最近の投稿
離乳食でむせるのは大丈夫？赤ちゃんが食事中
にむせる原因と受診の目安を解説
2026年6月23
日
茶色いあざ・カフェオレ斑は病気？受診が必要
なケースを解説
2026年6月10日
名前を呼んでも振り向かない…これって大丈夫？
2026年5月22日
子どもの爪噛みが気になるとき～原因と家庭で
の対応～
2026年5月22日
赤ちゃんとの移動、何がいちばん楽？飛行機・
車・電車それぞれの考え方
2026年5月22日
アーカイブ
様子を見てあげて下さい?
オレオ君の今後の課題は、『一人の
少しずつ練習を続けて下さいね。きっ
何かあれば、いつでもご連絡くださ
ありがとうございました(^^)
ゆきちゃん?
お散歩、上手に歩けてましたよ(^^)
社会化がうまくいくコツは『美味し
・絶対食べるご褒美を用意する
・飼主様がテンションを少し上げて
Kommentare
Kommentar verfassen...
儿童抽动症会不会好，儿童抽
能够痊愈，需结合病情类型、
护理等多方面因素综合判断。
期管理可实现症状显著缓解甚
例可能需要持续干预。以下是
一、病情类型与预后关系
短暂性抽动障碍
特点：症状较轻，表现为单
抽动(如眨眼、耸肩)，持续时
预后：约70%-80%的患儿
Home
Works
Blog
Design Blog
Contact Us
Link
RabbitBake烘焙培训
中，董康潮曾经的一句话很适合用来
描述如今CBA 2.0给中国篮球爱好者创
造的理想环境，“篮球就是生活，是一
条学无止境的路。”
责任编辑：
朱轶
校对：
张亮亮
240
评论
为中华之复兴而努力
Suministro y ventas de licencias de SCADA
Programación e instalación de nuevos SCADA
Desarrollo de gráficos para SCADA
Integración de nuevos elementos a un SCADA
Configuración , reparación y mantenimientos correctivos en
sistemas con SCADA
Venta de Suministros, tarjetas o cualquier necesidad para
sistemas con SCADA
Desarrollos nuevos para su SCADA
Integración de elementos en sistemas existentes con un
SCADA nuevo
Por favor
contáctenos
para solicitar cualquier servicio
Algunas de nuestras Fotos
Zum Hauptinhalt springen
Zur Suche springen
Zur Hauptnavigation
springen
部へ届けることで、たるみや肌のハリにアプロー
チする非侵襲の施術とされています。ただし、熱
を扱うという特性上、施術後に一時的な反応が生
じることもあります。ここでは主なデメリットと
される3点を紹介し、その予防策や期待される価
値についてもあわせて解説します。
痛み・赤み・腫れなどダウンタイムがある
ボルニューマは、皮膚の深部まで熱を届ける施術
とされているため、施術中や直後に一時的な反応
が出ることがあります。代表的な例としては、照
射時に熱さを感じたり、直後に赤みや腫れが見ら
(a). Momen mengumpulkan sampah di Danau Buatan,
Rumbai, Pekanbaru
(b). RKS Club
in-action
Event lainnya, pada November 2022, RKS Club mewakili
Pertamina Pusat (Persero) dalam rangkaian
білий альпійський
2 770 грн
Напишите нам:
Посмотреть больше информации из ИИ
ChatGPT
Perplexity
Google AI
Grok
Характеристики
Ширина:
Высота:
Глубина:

# TASK GOAL
All entries above should be duplicated exactly, none omitted.

# TASK RESULT
最近の投稿
離乳食でむせるのは大丈夫？赤ちゃんが食事中
にむせる原因と受診の目安を解説
2026年6月23
日
茶色いあざ・カフェオレ斑は病気？受診が必要
なケースを解説
2026年6月10日
名前を呼んでも振り向かない…これって大丈夫？
2026年5月22日
子どもの爪噛みが気になるとき～原因と家庭で
の対応～
2026年5月22日
赤ちゃんとの移動、何がいちばん楽？飛行機・
車・電車それぞれの考え方
2026年5月22日
アーカイブ
様子を見てあげて下さい?
オレオ君の今後の課題は、『一人の
少しずつ練習を続けて下さいね。きっ
何かあれば、いつでもご連絡くださ
ありがとうございました(^^)
ゆきちゃん?
お散歩、上手に歩けてましたよ(^^)
社会化がうまくいくコツは『美味し
・絶対食べるご褒美を用意する
・飼主様がテンションを少し上げて
Kommentare
Kommentar verfassen...
儿童抽动症会不会好，儿童抽
能够痊愈，需结合病情类型、
护理等多方面因素综合判断。
期管理可实现症状显著缓解甚
例可能需要持续干预。以下是
一、病情类型与预后关系
短暂性抽动障碍
特点：症状较轻，表现为单
抽动(如眨眼、耸肩)，持续时
预后：约70%-80%的患儿
Home
Works
Blog
Design Blog
Contact Us
Link
RabbitBake烘焙培训
中，董康潮曾经的一句话很适合用来
描述如今CBA 2.0给中国篮球爱好者创
造的理想环境，“篮球就是生活，是一
条学无止境的路。”
责任编辑：
朱轶
校对：
张亮亮
240
评论
为中华之复兴而努力
Suministro y ventas de licencias de SCADA
Programación e instalación de nuevos SCADA
Desarrollo de gráficos para SCADA
Integración de nuevos elementos a un SCADA
Configuración , reparación y mantenimientos correctivos en
sistemas con SCADA
Venta de Suministros, tarjetas o cualquier necesidad para
sistemas con SCADA
Desarrollos nuevos para su SCADA
Integración de elementos en sistemas existentes con un
SCADA nuevo
Por favor
contáctenos
para solicitar cualquier servicio
Algunas de nuestras Fotos
Zum Hauptinhalt springen
Zur Suche springen
Zur Hauptnavigation
springen
部へ届けることで、たるみや肌のハリにアプロー
チする非侵襲の施術とされています。ただし、熱
を扱うという特性上、施術後に一時的な反応が生
じることもあります。ここでは主なデメリットと
される3点を紹介し、その予防策や期待される価
値についてもあわせて解説します。
痛み・赤み・腫れなどダウンタイムがある
ボルニューマは、皮膚の深部まで熱を届ける施術
とされているため、施術中や直後に一時的な反応
が出ることがあります。代表的な例としては、照
射時に熱さを感じたり、直後に赤みや腫れが見ら
(a). Momen mengumpulkan sampah di Danau Buatan,
Rumbai, Pekanbaru
(b). RKS Club
in-action
Event lainnya, pada November 2022, RKS Club mewakili
Pertamina Pusat (Persero) dalam rangkaian
білий альпійський
2 770 грн
Напишите нам:
Посмотреть больше информации из ИИ
ChatGPT
Perplexity
Google AI
Grok
Характеристики
Ширина:
Высота:
Глубина:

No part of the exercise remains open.